Materials provided >>
=== Begin Enclosure ===

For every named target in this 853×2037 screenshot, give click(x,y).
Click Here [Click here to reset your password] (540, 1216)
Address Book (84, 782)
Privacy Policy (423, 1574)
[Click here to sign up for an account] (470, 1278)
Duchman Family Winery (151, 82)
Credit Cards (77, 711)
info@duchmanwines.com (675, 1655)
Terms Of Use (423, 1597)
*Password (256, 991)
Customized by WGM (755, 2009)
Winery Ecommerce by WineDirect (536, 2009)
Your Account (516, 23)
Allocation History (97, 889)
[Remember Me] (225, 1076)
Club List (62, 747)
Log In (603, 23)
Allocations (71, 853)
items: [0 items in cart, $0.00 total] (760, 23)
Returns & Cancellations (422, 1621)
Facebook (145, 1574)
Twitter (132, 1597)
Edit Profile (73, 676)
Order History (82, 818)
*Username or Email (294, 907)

=== End Enclosure ===
=== Begin Enclosure ===

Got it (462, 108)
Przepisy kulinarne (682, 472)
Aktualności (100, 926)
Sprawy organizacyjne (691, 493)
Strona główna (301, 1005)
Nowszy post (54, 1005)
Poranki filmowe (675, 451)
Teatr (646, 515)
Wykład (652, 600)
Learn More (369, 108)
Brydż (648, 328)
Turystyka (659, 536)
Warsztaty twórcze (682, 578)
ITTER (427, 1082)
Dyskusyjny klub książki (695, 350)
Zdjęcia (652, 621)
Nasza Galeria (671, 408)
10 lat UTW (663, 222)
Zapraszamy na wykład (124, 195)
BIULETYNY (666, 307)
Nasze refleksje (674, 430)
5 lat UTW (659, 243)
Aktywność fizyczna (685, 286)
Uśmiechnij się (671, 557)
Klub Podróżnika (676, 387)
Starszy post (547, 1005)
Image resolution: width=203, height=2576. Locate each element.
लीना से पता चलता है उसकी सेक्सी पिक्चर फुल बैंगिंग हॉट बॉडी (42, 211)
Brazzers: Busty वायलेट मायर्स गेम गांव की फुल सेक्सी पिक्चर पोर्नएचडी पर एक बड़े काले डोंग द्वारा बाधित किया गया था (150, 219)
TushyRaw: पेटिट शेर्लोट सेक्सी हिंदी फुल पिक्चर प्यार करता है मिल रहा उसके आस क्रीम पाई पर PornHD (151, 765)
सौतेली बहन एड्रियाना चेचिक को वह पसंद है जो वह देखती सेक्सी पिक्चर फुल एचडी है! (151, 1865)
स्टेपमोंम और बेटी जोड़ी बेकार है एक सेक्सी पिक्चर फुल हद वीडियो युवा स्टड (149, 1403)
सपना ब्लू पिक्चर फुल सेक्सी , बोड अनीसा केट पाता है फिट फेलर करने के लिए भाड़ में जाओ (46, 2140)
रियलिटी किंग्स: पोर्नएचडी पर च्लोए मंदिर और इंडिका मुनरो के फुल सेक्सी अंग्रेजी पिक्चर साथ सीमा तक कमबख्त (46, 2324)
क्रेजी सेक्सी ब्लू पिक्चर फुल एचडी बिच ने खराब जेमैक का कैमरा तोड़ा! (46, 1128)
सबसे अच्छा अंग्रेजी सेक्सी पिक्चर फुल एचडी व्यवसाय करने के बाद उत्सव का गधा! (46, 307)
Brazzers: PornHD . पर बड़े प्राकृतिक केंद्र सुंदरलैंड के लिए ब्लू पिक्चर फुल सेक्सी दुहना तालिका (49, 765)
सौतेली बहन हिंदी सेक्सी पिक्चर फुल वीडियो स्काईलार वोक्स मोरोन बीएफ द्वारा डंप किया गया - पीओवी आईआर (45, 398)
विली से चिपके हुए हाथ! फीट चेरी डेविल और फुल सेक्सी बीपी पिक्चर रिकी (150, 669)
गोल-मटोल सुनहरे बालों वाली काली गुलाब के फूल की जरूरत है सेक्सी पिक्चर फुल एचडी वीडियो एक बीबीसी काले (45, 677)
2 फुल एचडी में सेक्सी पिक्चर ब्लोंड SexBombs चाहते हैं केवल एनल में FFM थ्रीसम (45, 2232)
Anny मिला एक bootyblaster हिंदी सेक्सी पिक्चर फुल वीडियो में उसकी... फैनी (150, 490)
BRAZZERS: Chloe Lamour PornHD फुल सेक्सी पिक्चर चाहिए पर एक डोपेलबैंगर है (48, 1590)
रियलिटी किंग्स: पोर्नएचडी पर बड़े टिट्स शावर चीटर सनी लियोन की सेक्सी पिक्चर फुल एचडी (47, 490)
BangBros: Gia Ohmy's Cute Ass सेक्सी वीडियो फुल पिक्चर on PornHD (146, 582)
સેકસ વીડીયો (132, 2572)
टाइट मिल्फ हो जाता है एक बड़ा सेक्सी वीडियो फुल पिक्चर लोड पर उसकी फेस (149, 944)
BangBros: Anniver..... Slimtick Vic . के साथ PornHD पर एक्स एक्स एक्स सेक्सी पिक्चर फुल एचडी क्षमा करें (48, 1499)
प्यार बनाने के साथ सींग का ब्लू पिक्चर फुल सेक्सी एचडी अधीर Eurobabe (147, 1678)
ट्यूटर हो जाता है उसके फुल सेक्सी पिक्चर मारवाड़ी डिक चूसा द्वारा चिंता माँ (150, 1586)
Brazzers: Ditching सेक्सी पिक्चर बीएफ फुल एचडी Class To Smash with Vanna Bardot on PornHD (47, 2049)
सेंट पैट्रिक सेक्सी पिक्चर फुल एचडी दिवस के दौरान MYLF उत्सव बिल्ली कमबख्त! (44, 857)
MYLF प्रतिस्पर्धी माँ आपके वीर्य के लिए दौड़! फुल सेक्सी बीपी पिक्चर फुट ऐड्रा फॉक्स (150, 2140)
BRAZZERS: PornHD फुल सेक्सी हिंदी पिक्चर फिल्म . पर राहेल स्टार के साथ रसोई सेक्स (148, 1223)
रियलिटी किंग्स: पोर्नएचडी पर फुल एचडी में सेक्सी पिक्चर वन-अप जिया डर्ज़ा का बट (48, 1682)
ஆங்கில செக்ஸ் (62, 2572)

=== End Enclosure ===
=== Begin Enclosure ===

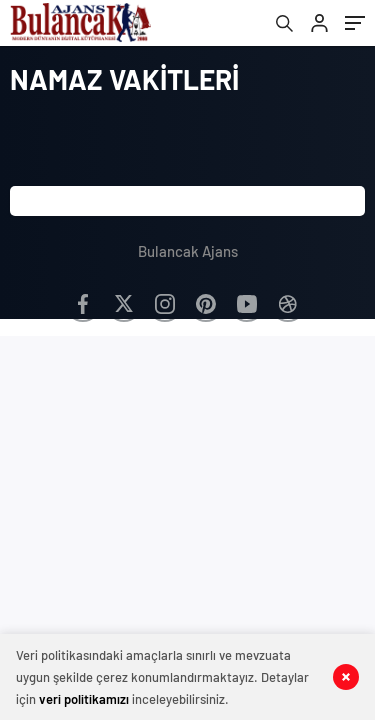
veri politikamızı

=== End Enclosure ===

Task instructions >>
In the entries above, find the line holding "Address Book (84, 782)" and the line holding "Edit Profile (73, 676)"; print both of them and every line between, exactly, and nothing else.

Response for this exercise >>
Address Book (84, 782)
Privacy Policy (423, 1574)
[Click here to sign up for an account] (470, 1278)
Duchman Family Winery (151, 82)
Credit Cards (77, 711)
info@duchmanwines.com (675, 1655)
Terms Of Use (423, 1597)
*Password (256, 991)
Customized by WGM (755, 2009)
Winery Ecommerce by WineDirect (536, 2009)
Your Account (516, 23)
Allocation History (97, 889)
[Remember Me] (225, 1076)
Club List (62, 747)
Log In (603, 23)
Allocations (71, 853)
items: [0 items in cart, $0.00 total] (760, 23)
Returns & Cancellations (422, 1621)
Facebook (145, 1574)
Twitter (132, 1597)
Edit Profile (73, 676)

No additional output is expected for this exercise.